¿QUÉ ES EL FACTORING?

Es una herramienta de financiación que consiste en vender las cuentas por cobrar (facturas) para así conseguir liquidez inmediata.  La institución que compra las facturas lo hace con un porcentaje de descuento y luego procederá a cobrar la totalidad del dinero al deudor inicial.

Este método es más utilizado por las empresas que venden bienes o brindan servicios a empresas grandes y que no reciben el pago inmediato por la venta, sino que sus facturas tienen un plazo de cobro de hasta 30, 60, 90 o 120 días. La operación les permitirá obtener capital de trabajo de corto plazo sin necesidad de endeudarse y a una tasa de descuento competitiva.

EL FACTORING POTENCIARÁ PYMES

Cerca de un millón de micro, pequeña y medianas empresas en todo el país se verán beneficiadas por esta herramienta ya que podrán utilizar sus facturas pendientes de cobro para conseguir liquidez. Esta herramienta se ha convertido en una alternativa a los créditos bancarios ya que las tasas de descuento que se cobran en operaciones de factoring suelen ser menores a las tasas que se cobran por un préstamo.

El Registro Central de Valores y Liquidación (CAVALI) proyecta que más de 10 000 pymes se registrarán este año para negociar sus facturas en la plaza bursátil local, cinco veces más que en el 2016. Para las pymes que todavía no lo han intentado, la manera más fácil de beneficiarse del factoring es a través de la implementación de la factura electrónica, pues este documento se convierte en un título valor que respalda las solicitudes.

EL FACTORING Y LA FACTURACIÓN ELECTRÓNICA

En ese sentido, las facturas electrónicas son cada vez más utilizadas para acceder al factoring, ya que al presentar comprobantes digitalizados no se requiere un largo proceso de verificación por parte de las empresas de factoring y los bancos.
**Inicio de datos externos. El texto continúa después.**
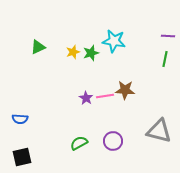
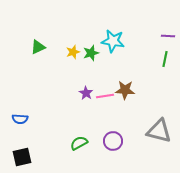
cyan star: moved 1 px left
purple star: moved 5 px up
Debido a ello estas entidades prefieren comprar estas facturas ya que no es costoso para ellas supervisarlas.

Además de los costos de verificación, la gestión de facturas físicas es difícil para los proveedores y para los compradores, pues requiere de mucha logística para almacenar, administrar y trasladar dichos documentos. Por el contrario, cuando se hace el financiamiento a través de las facturas electrónicas, el almacenamiento, envío, y verificación de los comprobantes digitalizados se realiza rápidamente, con información actualizada y más confiable a través de medios digitales.